# What needs to be done:
Reproduce only the stretch of entries below that begins at the first line and ends at the line holding "обладнання для автомайстерень".

*** The records Section Begins ***

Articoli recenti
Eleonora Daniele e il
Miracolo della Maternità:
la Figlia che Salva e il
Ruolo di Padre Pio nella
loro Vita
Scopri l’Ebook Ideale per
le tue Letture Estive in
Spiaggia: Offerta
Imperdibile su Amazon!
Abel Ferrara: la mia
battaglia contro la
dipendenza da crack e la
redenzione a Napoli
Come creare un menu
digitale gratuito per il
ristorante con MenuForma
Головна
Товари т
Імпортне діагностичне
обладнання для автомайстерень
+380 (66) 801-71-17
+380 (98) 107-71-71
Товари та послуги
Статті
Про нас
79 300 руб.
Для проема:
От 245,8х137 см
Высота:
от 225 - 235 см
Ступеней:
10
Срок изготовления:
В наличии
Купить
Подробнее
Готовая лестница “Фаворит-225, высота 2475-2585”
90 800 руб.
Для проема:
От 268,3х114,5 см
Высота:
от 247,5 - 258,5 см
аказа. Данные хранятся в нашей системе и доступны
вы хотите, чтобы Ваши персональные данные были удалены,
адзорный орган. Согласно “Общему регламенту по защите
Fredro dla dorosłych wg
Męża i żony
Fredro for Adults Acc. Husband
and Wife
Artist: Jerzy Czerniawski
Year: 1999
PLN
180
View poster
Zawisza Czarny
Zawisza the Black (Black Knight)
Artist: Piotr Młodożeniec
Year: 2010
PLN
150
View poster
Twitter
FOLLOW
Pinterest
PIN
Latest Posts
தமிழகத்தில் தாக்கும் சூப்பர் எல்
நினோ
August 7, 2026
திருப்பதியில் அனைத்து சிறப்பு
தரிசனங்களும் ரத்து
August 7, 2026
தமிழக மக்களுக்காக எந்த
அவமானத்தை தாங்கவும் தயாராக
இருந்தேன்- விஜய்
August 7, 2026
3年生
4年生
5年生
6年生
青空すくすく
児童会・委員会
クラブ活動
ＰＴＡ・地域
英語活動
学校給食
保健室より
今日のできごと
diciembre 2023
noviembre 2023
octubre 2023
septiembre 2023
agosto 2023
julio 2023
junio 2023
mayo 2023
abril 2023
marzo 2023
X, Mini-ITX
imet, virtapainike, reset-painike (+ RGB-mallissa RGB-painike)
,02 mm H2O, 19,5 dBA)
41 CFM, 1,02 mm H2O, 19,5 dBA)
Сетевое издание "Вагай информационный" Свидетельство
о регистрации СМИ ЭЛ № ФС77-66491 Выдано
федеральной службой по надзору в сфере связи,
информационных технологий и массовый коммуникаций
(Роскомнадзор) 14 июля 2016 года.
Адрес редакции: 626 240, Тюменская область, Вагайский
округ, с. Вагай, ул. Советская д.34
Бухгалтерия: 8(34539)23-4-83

*** The records Section Ends ***

# Answer area:
Articoli recenti
Eleonora Daniele e il
Miracolo della Maternità:
la Figlia che Salva e il
Ruolo di Padre Pio nella
loro Vita
Scopri l’Ebook Ideale per
le tue Letture Estive in
Spiaggia: Offerta
Imperdibile su Amazon!
Abel Ferrara: la mia
battaglia contro la
dipendenza da crack e la
redenzione a Napoli
Come creare un menu
digitale gratuito per il
ristorante con MenuForma
Головна
Товари т
Імпортне діагностичне
обладнання для автомайстерень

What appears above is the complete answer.